The Primary Care Physician, Basis for the Medical Home
One of the most important aspects of securing quality, integrated care for families of young adults with medically fragile conditions is to establish the coordination of medical care and services for complex conditions. Your primary care provider is your first stop on the journey of planning and staying on top of the transition planning process for medical care. The primary care provider can and should provide important information to other team members about the individual’s special health needs as they relate to medical, residential, educational, and recreational-vocational issues.

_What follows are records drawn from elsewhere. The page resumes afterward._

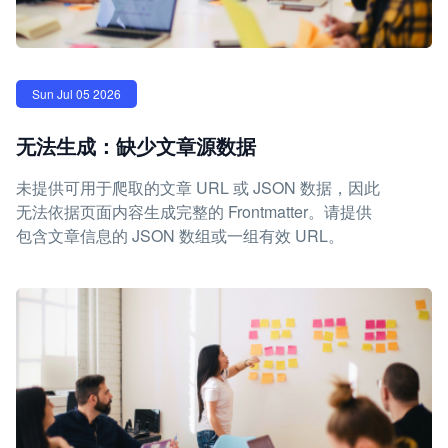
Sun Jul 05 2026
无法生成：缺少文章源数据
未提供可用于爬取的文章 URL 或 JSON 数据，因此
无法依据页面内容生成完整的 Frontmatter。请提供
包含文章信息的 JSON 数组或一组有效 URL。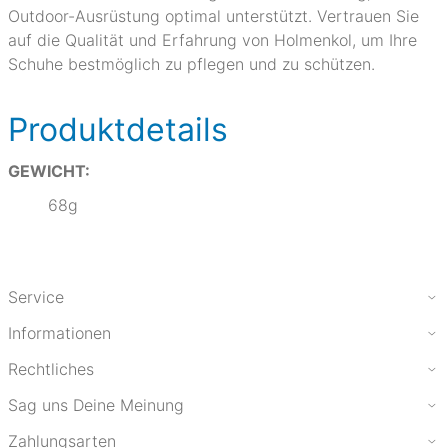
Outdoor-Ausrüstung optimal unterstützt. Vertrauen Sie
auf die Qualität und Erfahrung von Holmenkol, um Ihre
Schuhe bestmöglich zu pflegen und zu schützen.
Produktdetails
GEWICHT:
68g
Service
Informationen
Rechtliches
Sag uns Deine Meinung
Zahlungsarten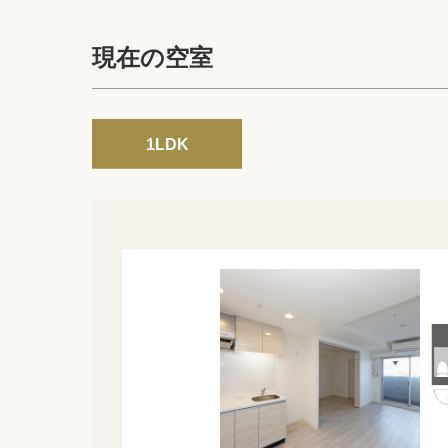
現在の空室
1LDK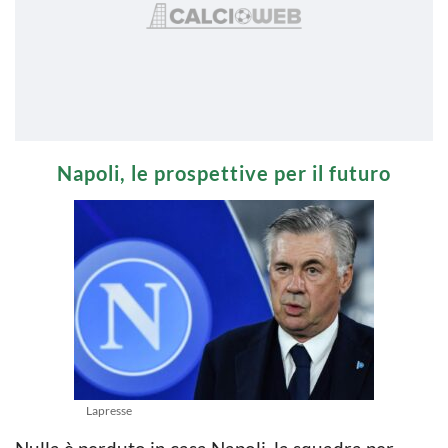
Napoli, le prospettive per il futuro
Lapresse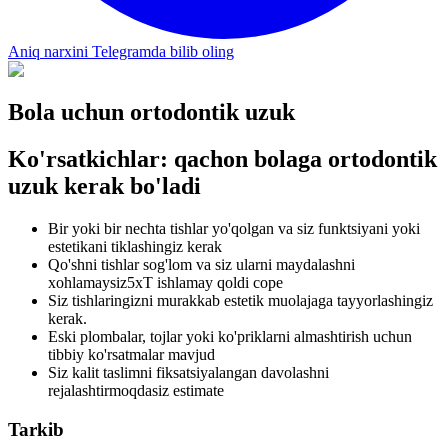
Aniq narxini Telegramda bilib oling
Bola uchun ortodontik uzuk
Ko'rsatkichlar: qachon bolaga ortodontik
uzuk kerak bo'ladi
Bir yoki bir nechta tishlar yo'qolgan va siz funktsiyani yoki
estetikani tiklashingiz kerak
Qo'shni tishlar sog'lom va siz ularni maydalashni
xohlamaysiz5xT ishlamay qoldi cope
Siz tishlaringizni murakkab estetik muolajaga tayyorlashingiz
kerak.
Eski plombalar, tojlar yoki ko'priklarni almashtirish uchun
tibbiy ko'rsatmalar mavjud
Siz kalit taslimni fiksatsiyalangan davolashni
rejalashtirmoqdasiz estimate
Tarkib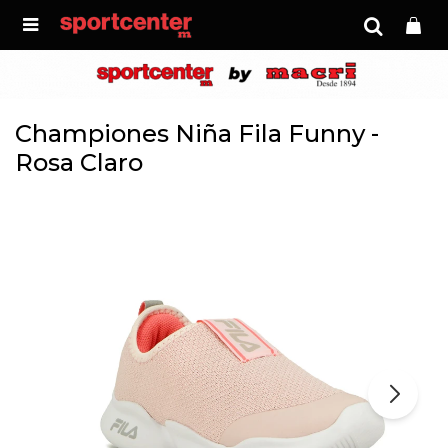

Championes Niña Fila Funny -
Rosa Claro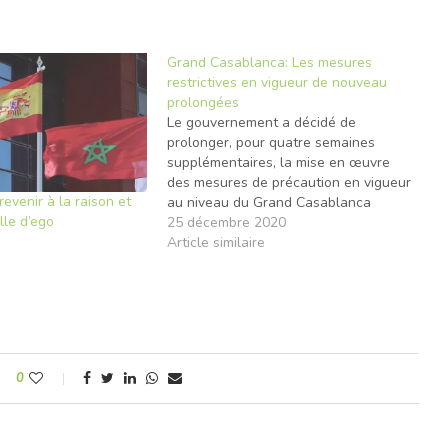
Grand Casablanca: Les mesures
restrictives en vigueur de nouveau
prolongées
Le gouvernement a décidé de
prolonger, pour quatre semaines
supplémentaires, la mise en œuvre
des mesures de précaution en vigueur
revenir à la raison et
au niveau du Grand Casablanca
lle d’ego
(préfectures de Casablanca et
25 décembre 2020
Mohammedia et provinces de
Article similaire
e
Nouasseur et Mediouna) et des
provinces de Berrechid et Benslimane
et ce, à compter de dimanche 20…
0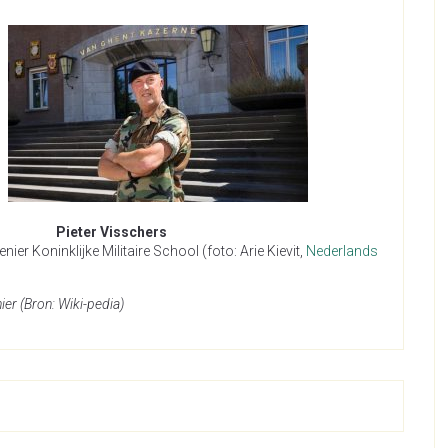
er Visschers
r Koninklijke Militaire School (foto: Arie Kievit,
Nederlands
er (
Bron: Wiki-pedia)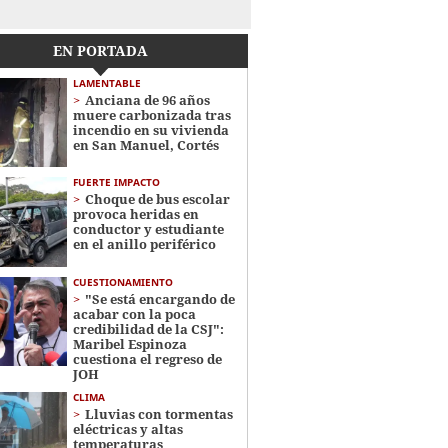
EN PORTADA
LAMENTABLE
Anciana de 96 años
muere carbonizada tras
incendio en su vivienda
en San Manuel, Cortés
FUERTE IMPACTO
Choque de bus escolar
provoca heridas en
conductor y estudiante
en el anillo periférico
CUESTIONAMIENTO
"Se está encargando de
acabar con la poca
credibilidad de la CSJ":
Maribel Espinoza
cuestiona el regreso de
JOH
CLIMA
Lluvias con tormentas
eléctricas y altas
temperaturas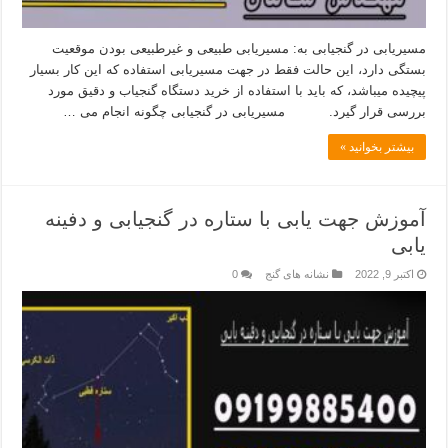
مسیریابی در گنجیابی به: مسیریابی طبیعی و غیرطبیعی بودن موقعیت
بستگی دارد، این حالت فقط در جهت مسیریابی استفاده که این کار بسیار
پیچیده میباشد، که باید با استفاده از خرید دستگاه گنجیاب و دقیق مورد
بررسی قرار گیرد. مسیریابی در گنجیابی چگونه انجام می …
بیشتر بخوانید »
آموزش جهت یابی با ستاره در گنجیابی و دفینه
یابی
اکتبر 9, 2022
نشانه های گنج
0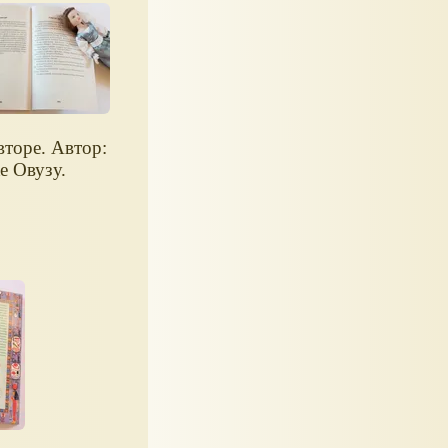
вторе. Автор:
е Овузу.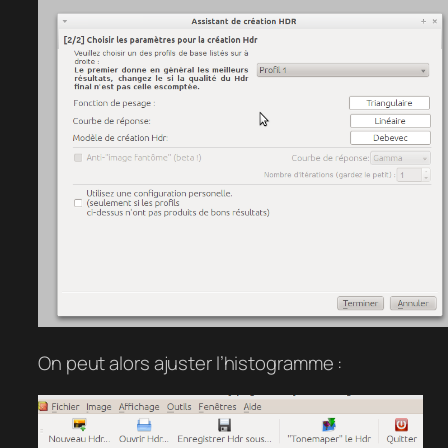
On peut alors ajuster l’histogramme :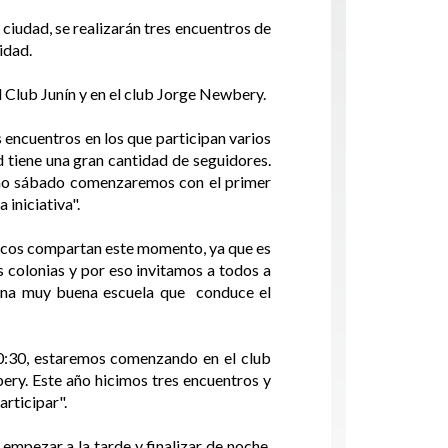
 ciudad, se realizarán tres encuentros de
vidad.
l Club Junín y en el club Jorge Newbery.
 encuentros en los que participan varios
d tiene una gran cantidad de seguidores.
ximo sábado comenzaremos con el primer
iniciativa".
chicos compartan este momento, ya que es
s colonias y por eso invitamos a todos a
 una muy buena escuela que conduce el
10:30, estaremos comenzando en el club
ery. Este año hicimos tres encuentros y
rticipar".
 empezar a la tarde y finalizar de noche.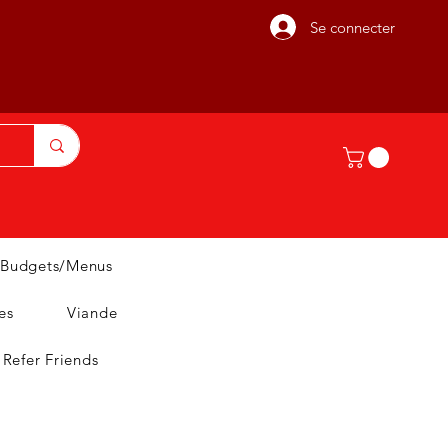
Se connecter
Budgets/Menus
es
Viande
Refer Friends
T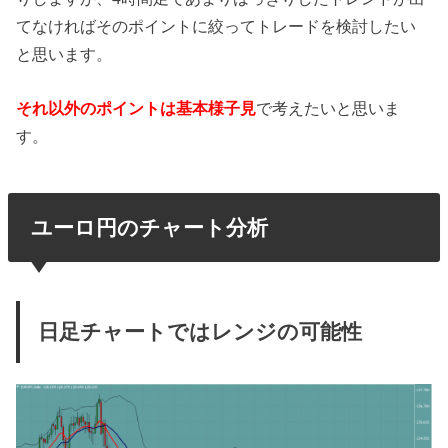
てなければそのポイントに絞ってトレードを検討したい
と思います。
それ以外のポイントは基本様子見
で考えたいと思いま
す。
ユーロ円のチャート分析
日足チャートではレンジの可能性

In the transition from pediatric to adult primary medical care, the pediatrician who cared for your child will work with you to transition to an adult care provider after your child reaches 18 years of age or older. Often they will continue to work with you until you have found a new adult physician (18).
Not all Family Practitioners or Internal Medicine physicians are knowledgeable and trained to meet the complex needs of a young adult with medically fragile conditions and profound disabilities. Word of mouth, referrals from hospitals, from specialists and your Internet searching are all ways of capturing this information on adult healthcare providers with experience in young adults with medically fragile conditions.
Medical home coordination may provide answers to the question: How does one maintain all of the services required for quality of life as the young adult transitions to adult care, including regular medical care, physical therapy, art therapy, school, social services, benefits’ assistance, and more?
Medical Home Model—the Physician’s Perspective
The “Medical Home” concept is the 21st century model for coordinated, primary care. If you want to get a close-up view of how a pediatrician views building a medical home team, take a look at these two physician organization websites. They give you a detailed view of how an MD goes about shaping a Medical Home (17,20).